INFORMATION Block Start

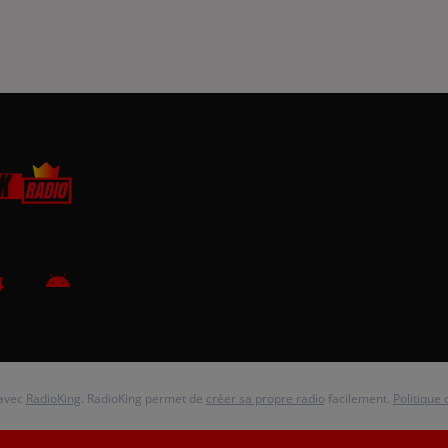
 avec
RadioKing
. RadioKing permet de
créer sa propre radio
facilement.
Politique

INFORMATION Block End

TASK STATEMENT: Where a line contains "RadioKing permet de", begin there and output each line through the end of the data above, exactly; give no other lines.

TASK SOLUTION:
. RadioKing permet de
créer sa propre radio
facilement.
Politique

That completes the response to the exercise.